Copy out all the lines of the data that hold the word "dedi".
**** INPUT DATA ****
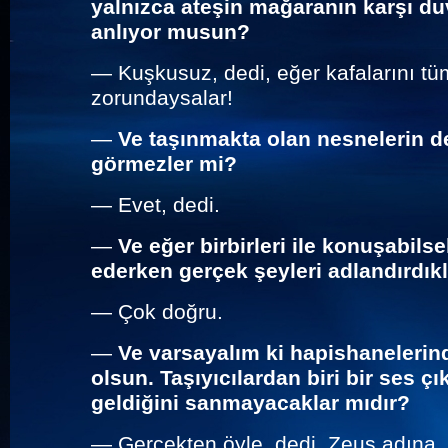
yalnızca ateşin mağaranın karşı duva
anlıyor musun?
—
Kuşkusuz, d
edi, eğer kafalarını 
zorundaysalar!
—
Ve taşınmakta olan nesnelerin de
görmezler mi?
—
Evet, dedi.
—
Ve eğer birbirleri ile konuşabils
ederken gerçek şeyleri adlandırdık
—
Çok doğru.
—
Ve varsayalım ki hapishanelerind
olsun. Taşıyıcılardan biri bir ses ç
geldiğini sanmayacaklar mıdır?
—
Gerçekten öyle, dedi, Zeus adına.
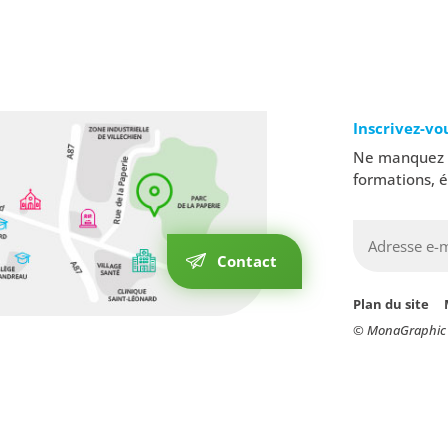
Inscrivez-vo
Ne manquez a
formations, 
Contact
Plan du site
© MonaGraphic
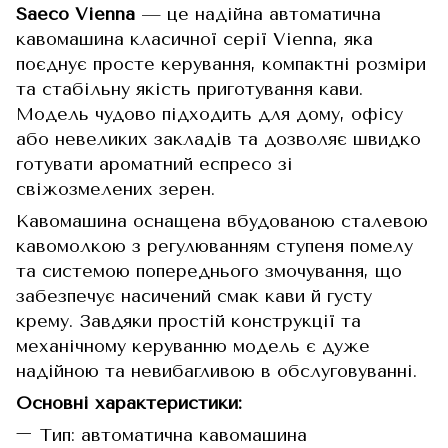
Saeco Vienna
— це надійна автоматична
кавомашина класичної серії Vienna, яка
поєднує просте керування, компактні розміри
та стабільну якість приготування кави.
Модель чудово підходить для дому, офісу
або невеликих закладів та дозволяє швидко
готувати ароматний еспресо зі
свіжозмелених зерен.
Кавомашина оснащена вбудованою сталевою
кавомолкою з регулюванням ступеня помелу
та системою попереднього змочування, що
забезпечує насичений смак кави й густу
крему. Завдяки простій конструкції та
механічному керуванню модель є дуже
надійною та невибагливою в обслуговуванні.
Основні характеристики:
Тип: автоматична кавомашина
****
— ANSWER SPACE —
Evet, dedi.
Gerçekten öyle, dedi, Zeus adına.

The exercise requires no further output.